光幕里,城中哭声越来越多。
能哭,说明人还醒著。
但渝州地下那座灰黑炉子没有停。炉壁一圈圈亮起,浊骨纹路沿地脉爬动,像一张埋在城下的网。每一次百姓从癲狂中清醒,心底冒出的后怕、羞愧、怨恨,都会被炉子捲走一部分。
林墨死盯数据面板,嗓音发紧。
“老大,截流撑不住了。”
陈海平的声音跟著传来:“心疫污染下降了四成,但人界法身成型度从百分之二十一涨到百分之三十四。”
景天脸色骤变。
“不是净化了吗?怎么还涨?”
“邪剑仙把羞愧和恐惧也算进药材里了。”
唐雪见骂了一声:“这东西真该剁碎餵狗。”
四目道长看她一眼。
“狗都嫌晦气。”
神魔之井边,苏晨双手死死压著阵盘。
五灵珠光芒从他掌心穿过,跨界投进渝州。紫金雷纹沿著他的手臂往上爬,袖口已经被雷火烧出焦痕。
他在硬接整座城的负面反衝。
九叔脸色铁青。
“停阵。”
苏晨没有动。
九叔声音更重,带著不容置疑的威严。
“我说停阵。”
林墨低声道:“老大金丹外层出现裂纹了。”
景天当场急了。
“裂纹?什么意思?”
陈海平声音发哑:“继续下去,他的金丹会被渝州心疫反衝污染。”
赵烈眼睛一瞪。
“那还等什么?停啊!”
苏晨终於开口。
“不能停。”
九叔一步走到他面前。
“你想拿自己的金丹堵这座炉子?”
苏晨抬眼。
“师父,还有更快的办法。”
九叔盯著他。
“说。”
苏晨看向天界上空。
“引天劫。”
这三个字落下,神魔之井边一下安静。
连重楼都侧过脸来。
徐长卿眉头紧锁。
“你刚入金丹不久,何来天劫?”
苏晨道:“强行破境。”
四目道长差点跳起来。
“你疯了?”
一休大师手中佛珠停住。
“苏施主,此事不可莽撞。”
千鹤道长也沉声道:“修行境界不可强拔。根基一坏,后路尽毁。”
九叔死死看著苏晨。
“金丹之后是元婴,元婴之后分神,再往上才有渡劫之象。你要一口气跨这么多层?”
苏晨点头。
“对。”
景天张了张嘴。
“老大,你这不是修炼,你这是坐火箭。”
林墨下意识接话。
“还是没装降落伞那种。”
没人笑。
苏晨抬手,光幕放大渝州地下。
灰黑胎影在炉中蜷缩。那团死物分明没有五官,却透出令人毛骨悚然的窥视感。
“邪剑仙的人界法身一旦成型,六界规则就不会排斥它。”
苏晨声音很稳。
“到那时候,它不是外来的邪物。”
“它是人间自己炼出来的灾。”
陈海平接上:“现有五灵净世阵只能压制心疫,无法直接摧毁炉心。炉心和渝州百姓情绪因果绑定,强拆会伤人。”
苏晨道:“所以要雷。”
九叔眼神一动。
苏晨继续说:“不是掌心雷,不是雷灵珠的刑罚雷。是天劫。”
“天劫判定的是修行者是否该跨过境界。它劈我,就会锁定我身上所有因果。”
他看向光幕中的渝州。
“我现在接著渝州心疫反衝。只要我把这条因果带进天劫,天劫就会顺著反衝路径,劈到炉心。”
林墨头皮发炸。
“老大,你这是把自己当避雷针,还要把雷导进敌人老巢。”
苏晨点头。
“差不多。”
四目道长骂道:“差多了!避雷针不会死!”
九叔握紧桃木剑。
“天劫不是你能算计的。

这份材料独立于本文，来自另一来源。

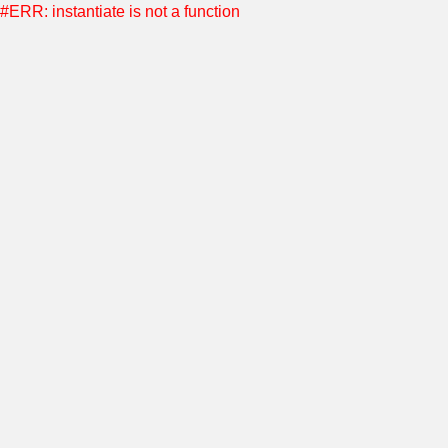
#ERR: instantiate is not a function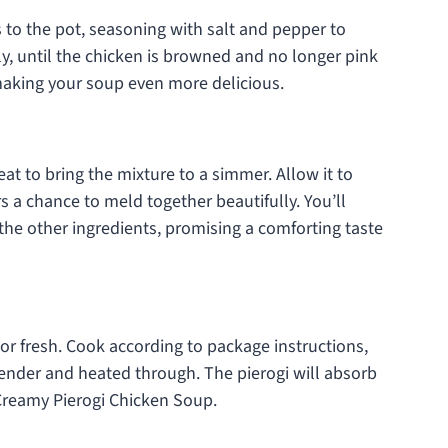
 to the pot, seasoning with salt and pepper to
tly, until the chicken is browned and no longer pink
, making your soup even more delicious.
at to bring the mixture to a simmer. Allow it to
s a chance to meld together beautifully. You’ll
the other ingredients, promising a comforting taste
n or fresh. Cook according to package instructions,
 tender and heated through. The pierogi will absorb
 Creamy Pierogi Chicken Soup.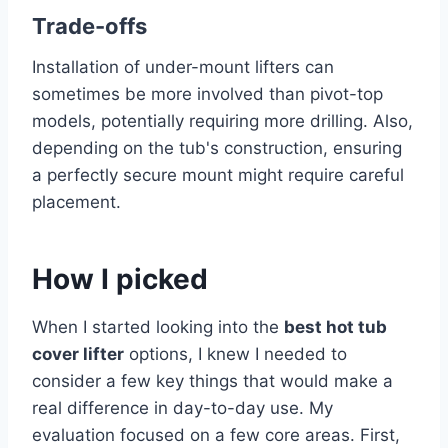
Trade-offs
Installation of under-mount lifters can
sometimes be more involved than pivot-top
models, potentially requiring more drilling. Also,
depending on the tub's construction, ensuring
a perfectly secure mount might require careful
placement.
How I picked
When I started looking into the
best hot tub
cover lifter
options, I knew I needed to
consider a few key things that would make a
real difference in day-to-day use. My
evaluation focused on a few core areas. First,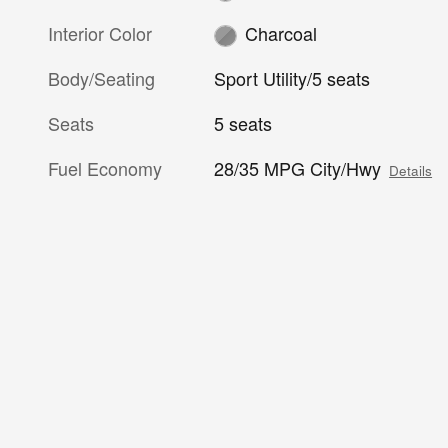
Interior Color
Charcoal
Body/Seating
Sport Utility/5 seats
Seats
5 seats
Fuel Economy
28/35 MPG City/Hwy
Details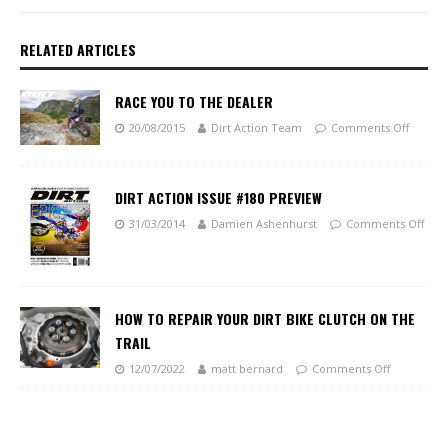
RELATED ARTICLES
RACE YOU TO THE DEALER
20/08/2015
Dirt Action Team
Comments Off
DIRT ACTION ISSUE #180 PREVIEW
31/03/2014
Damien Ashenhurst
Comments Off
HOW TO REPAIR YOUR DIRT BIKE CLUTCH ON THE
TRAIL
12/07/2022
matt bernard
Comments Off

”
苏晨看著他。
“师父,邪剑仙也知道。”
九叔沉默。
苏晨又道:“它敢在渝州炼法身,就是赌我们不敢拿一座城冒险。我不赌渝州。”
“我赌我自己。”
神魔之井边风声变重。
重楼忽然笑了一声。
“有意思。”
景天猛地抬头。
“魔尊,你笑什么?”
重楼看著苏晨。
“飞蓬当年若有你一半胆子,天界能少许多规矩。”
景天听得一愣。
“这算夸人吗?”
唐雪见瞪他。
“闭嘴。”
九叔没有让开。
“你有几成把握?”
苏晨道:“三成。”
四目道长当场炸毛。
“三成你也敢?”
苏晨补了一句。
“如果没人帮我,一成不到。”
这下连林墨都噎住了。
赵烈抬手抹了一把脸。
“老大,你说话是真会刺激人。”
程兵一直没开口。他检查完武器,走到苏晨身侧。
“需要我们做什么?”
苏晴抬头看了他一眼,也跟著站过去。
“猎隼就位。”
赵烈扛起束缚索。
“磐石就位。”
林墨长出一口气,推了推鼻樑上的眼镜。
“灵犀就位。先声明,我这次不嘴硬,我是真怕。”
苏晨看向他们。
“你们不用陪我赌命。”
程兵声音低沉。
“龙牙没有看著队友单独进雷区的规矩。”
苏晴道:“你是指挥官,也是目標核心。保护你,是任务。”
赵烈咧嘴。
“反正我皮厚,劈一下应该还成。”
林墨瞥他。
“你这叫主动送烤肉。”
赵烈骂道:“滚。”
紧绷的气氛鬆了一线。
景天忽然上前。
“老大,你说怎么干就怎么干。”
苏晨看向他。
景天把魔剑扛在肩上,脸上还带著没退乾净的慌。
“我这条命,是你们从邪剑仙手里捞回来的。渝州也是我的家。”
“要赌,我跟。”
唐雪见站到他旁边。
“还有我。”
景天小声道:“猪婆,这次真危险。”
唐雪见看都没看他。
“我知道。所以才不能让你一个人丟脸。”
景天嘴角动了动。
“你关心人能不能稍微温柔点?”
唐雪见抬脚。
景天立刻闭嘴。
夕瑶走到雪见身边,掌心青光亮起。
“神树本源可以护住生机。”
唐雪见看她一眼。
“你別又逞强。”
夕瑶轻声道:“这次我们一起。”
紫萱也走了出来。她站到徐长卿身侧。
“我护水脉。”
徐长卿看著她。
“我守阵门。”
这一次,二人没有错开。
九叔看著眼前这些人,许久没说话。
最后,他转身走到阵基位置。
“林墨,画阵。”
林墨立刻抬头。
“九叔,您同意了?”
九叔冷哼。
“我不同意,他就不做了?”
苏晨低声道:“师父。”
九叔背对著他。
“少来这套。你既然要赌,就把命给我赌回来。”
四目道长一边掏符一边嘀咕。
“贫道真是倒霉,刚筑基就陪人闯天劫。”
一休大师合掌。
“道兄,救人一城,功德无量。”
四目道长瞪他。
“功德能换符纸钱吗?”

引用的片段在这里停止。